If you're welcome the new year with a walk in the woods, you're in for a treat. Hikers will notice that there is one deciduous tree that doesn’t lose its leaves during the winter months. In actuality, there are several, but in the Joyce Kilmer Memorial Forest there is one common tree that catches your eye. You may hear them at first. A dry rustling sound when the wind blows. Then you will admire the gorgeous bronze of their leaves, still hanging on the tree after all the other deciduous trees’ leaves have dropped to the ground.


The tree I’m speaking of is the American Beech (Fagus grandiflora). The leaves are demonstrating marcescence (mar-SESS-ence), which means that although the leaves are dead and withered up, they are still connected to the stalk or petiole. Sometimes you can see other trees doing this same thing. In our area, marcescence can occur on oaks, American beech, hornbeam, Eastern hophornbeam, and witch hazels. The Beech leaves finally drop off in the spring when new leaves emerge and push them off. The

word comes from the Latin marcescere (“to fade”).
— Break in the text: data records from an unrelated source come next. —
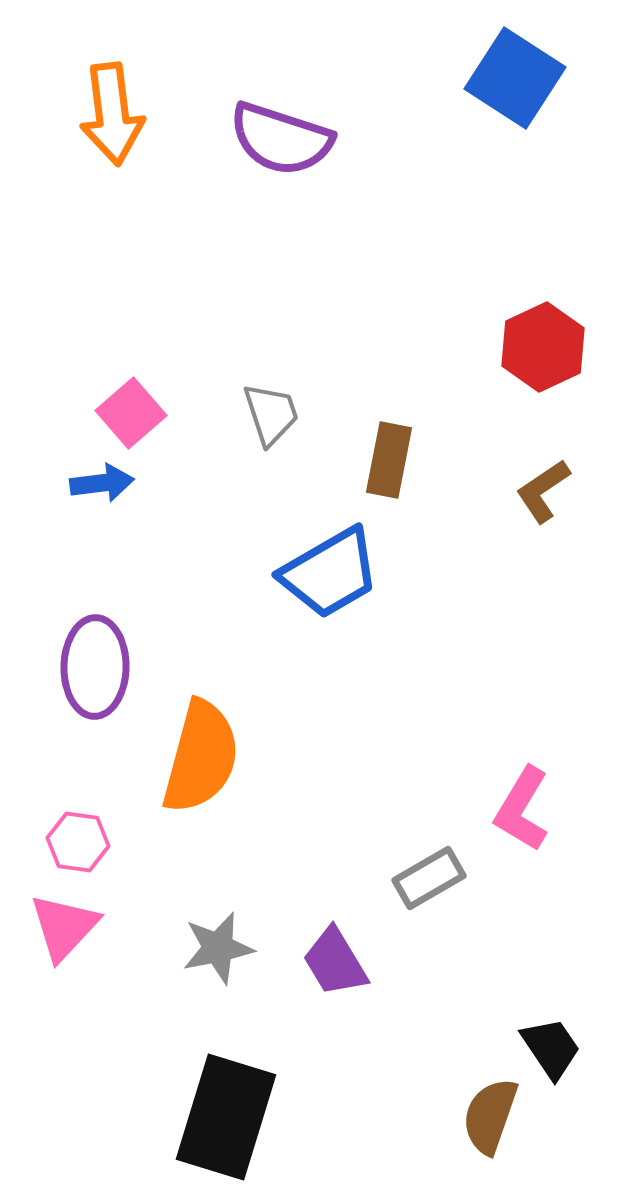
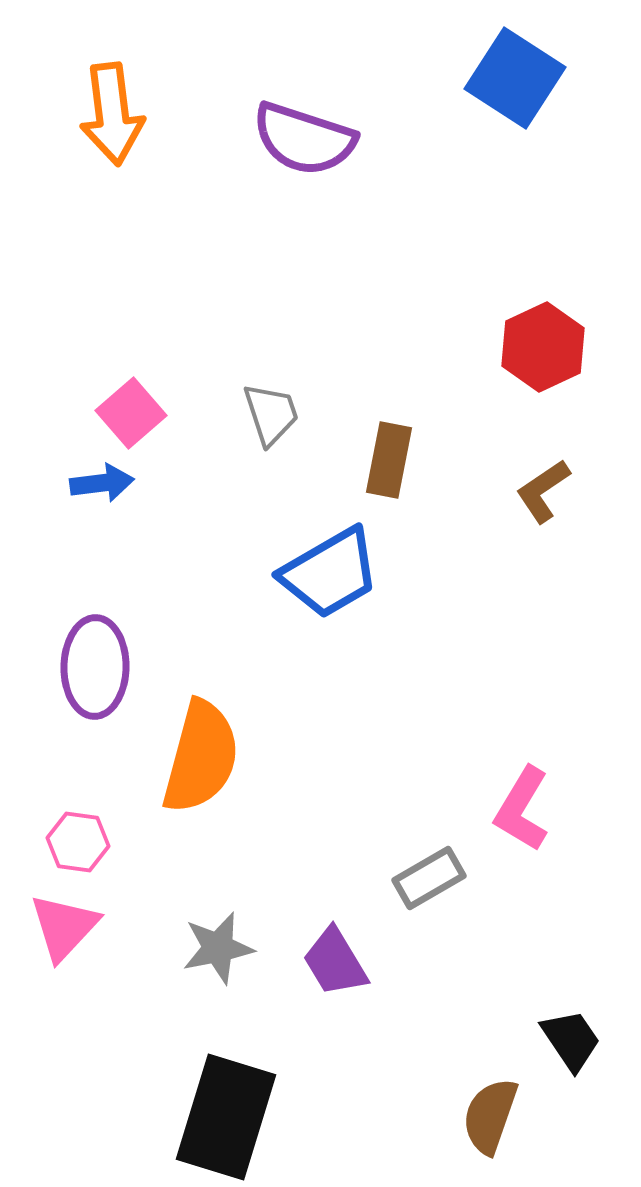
purple semicircle: moved 23 px right
black trapezoid: moved 20 px right, 8 px up
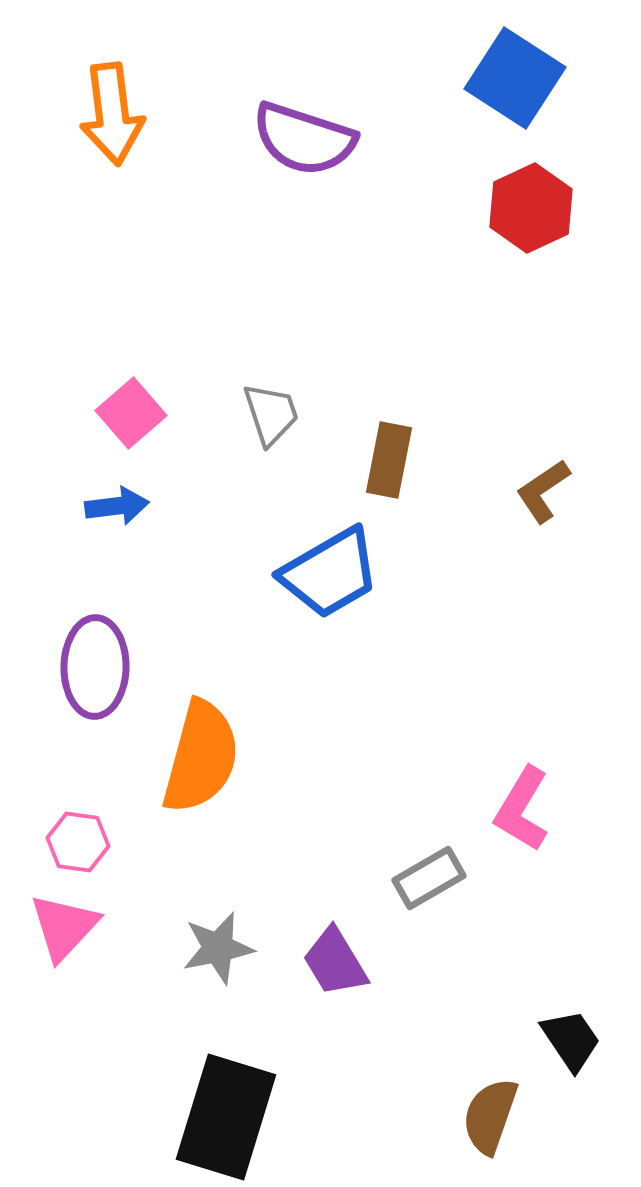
red hexagon: moved 12 px left, 139 px up
blue arrow: moved 15 px right, 23 px down
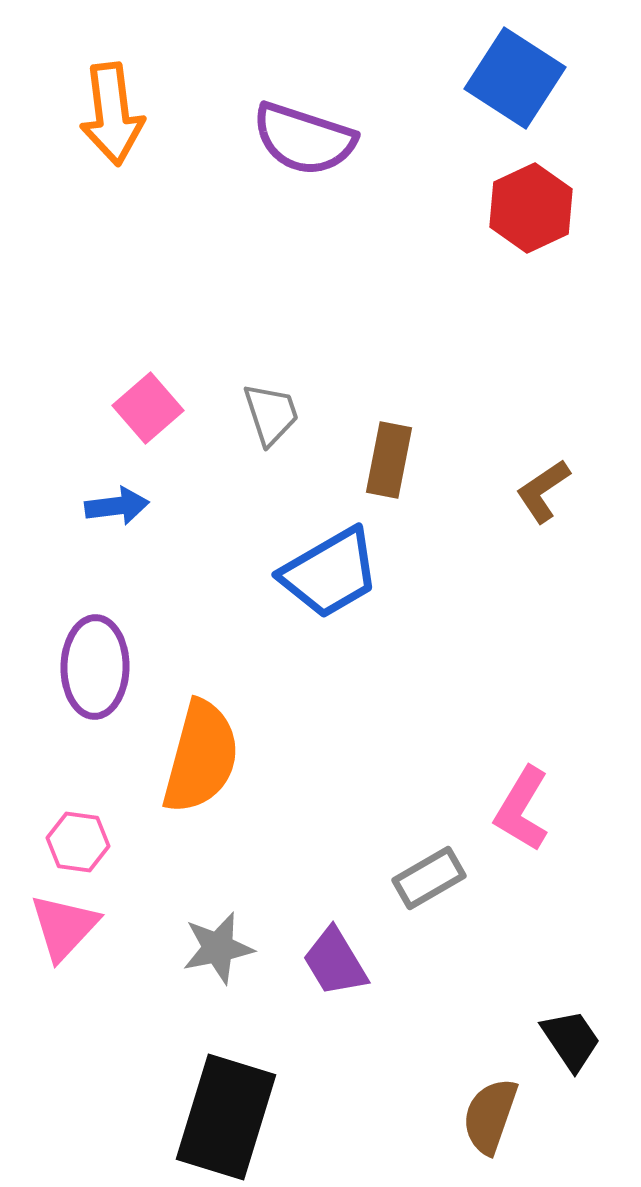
pink square: moved 17 px right, 5 px up
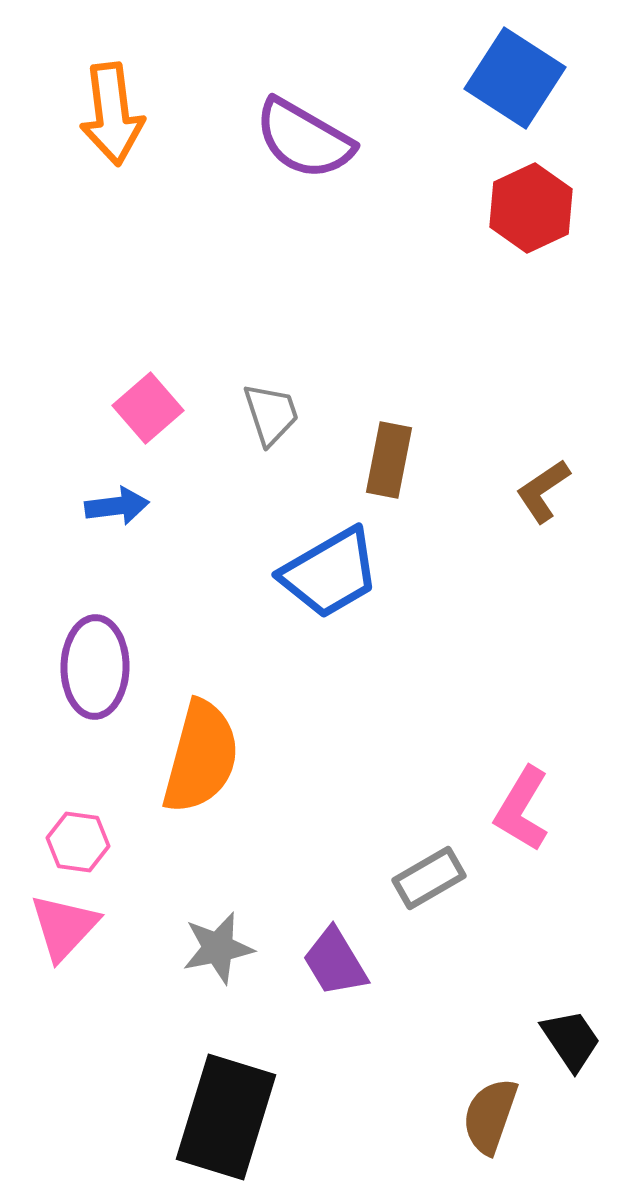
purple semicircle: rotated 12 degrees clockwise
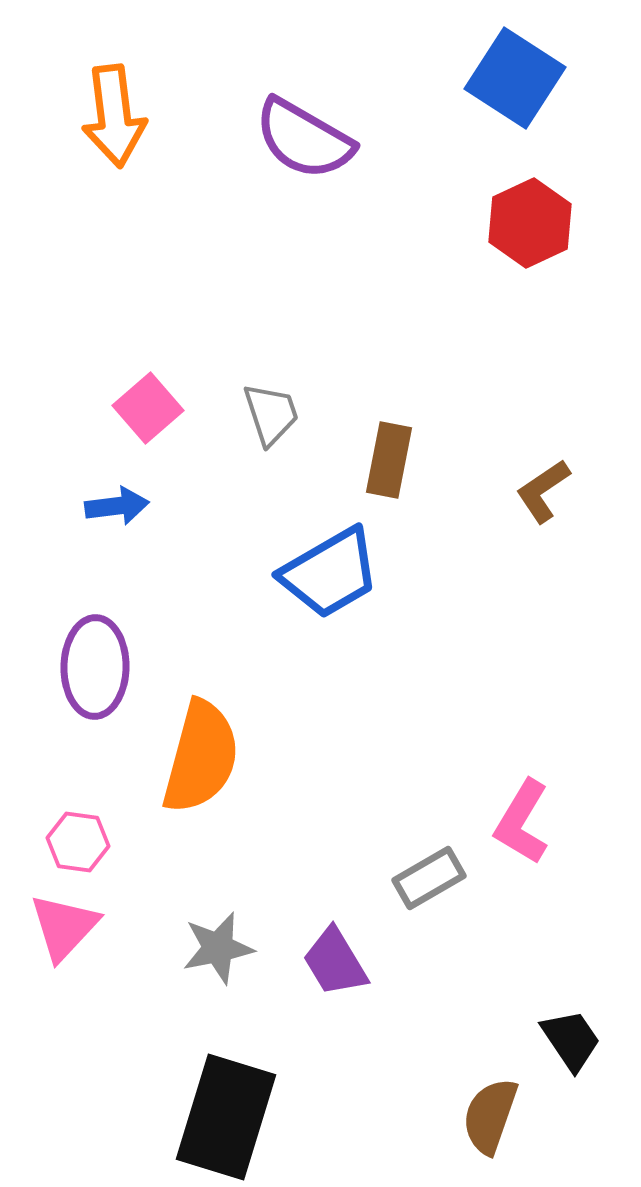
orange arrow: moved 2 px right, 2 px down
red hexagon: moved 1 px left, 15 px down
pink L-shape: moved 13 px down
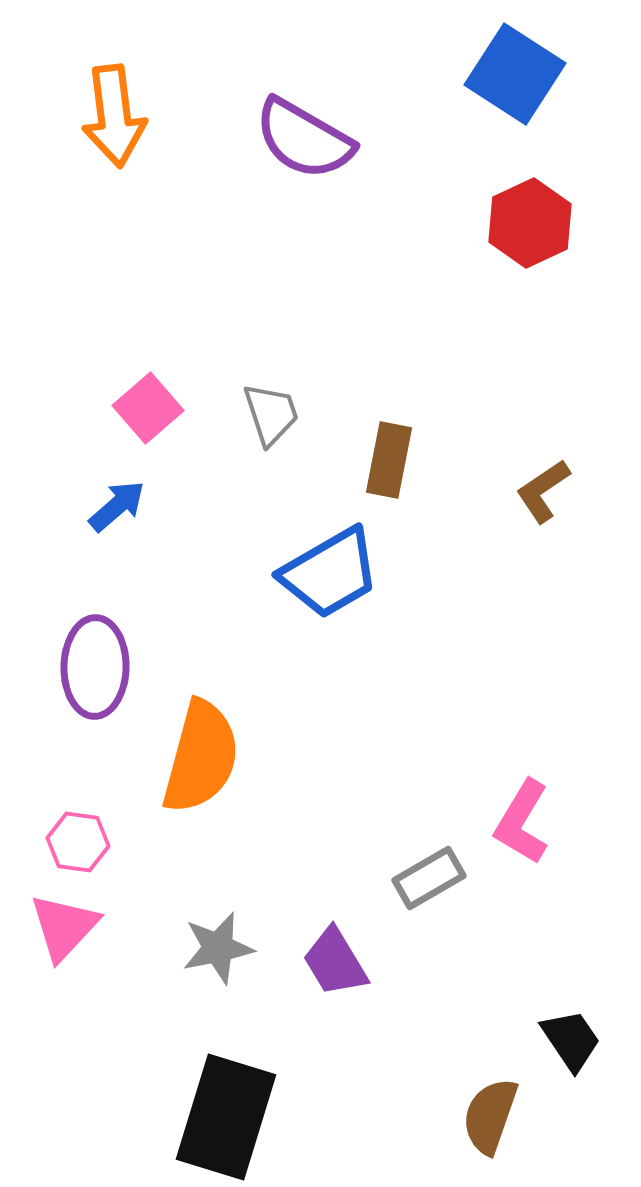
blue square: moved 4 px up
blue arrow: rotated 34 degrees counterclockwise
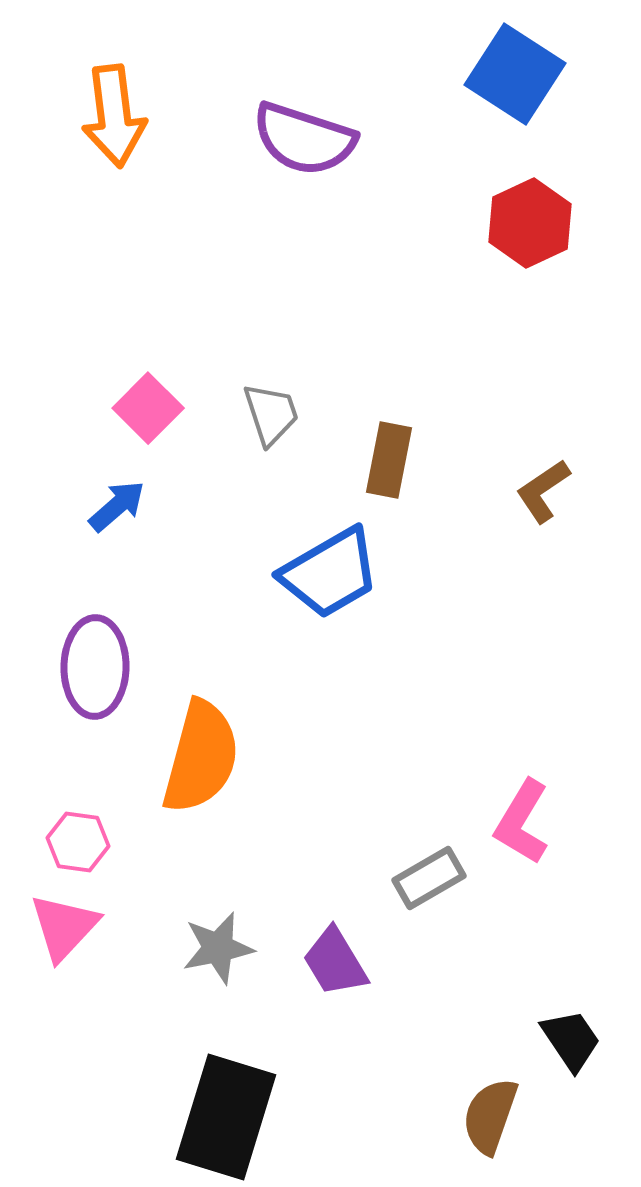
purple semicircle: rotated 12 degrees counterclockwise
pink square: rotated 4 degrees counterclockwise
Scientists have not discovered why marcescence happens. They have theories. One is that the leaves that finally drop in the spring are providing a layer of fresh mulch for the tree. “Marcescence is often a juvenile trait and may disappear as the tree matures. It also may not affect the entire tree; sometimes leaves persist only on scattered branches. Marcescence is typically based on a tree’s genetics, but sometimes weather plays a part. In years with early freezes tree leaves may be killed before developing an abscission layer, resulting in persistent brown leaves on many trees that aren’t usually marcescent.

The beauty of the American Beech Tree in winter is an opportunity to take amazing pictures. Tiny ice crystals will form along the outer edge of the leaves, outlining them. On a snowy morning, when the sun causes the ice crystals to glisten and a slight breeze rustles the light bronze leaves, you might feel like you have entered the realm of the Snow Queen. Everything is so quiet. Then you hear that gentle rattling conversation of the Beech, with the background sound of the wind blowing through the limbs of the other leafless trees, causing the trees to shake and moan and creak. What an experience. A great excuse to bundle up, grab your camera, and walk the double loop trail at Joyce Kilmer Memorial Forest in the winter months.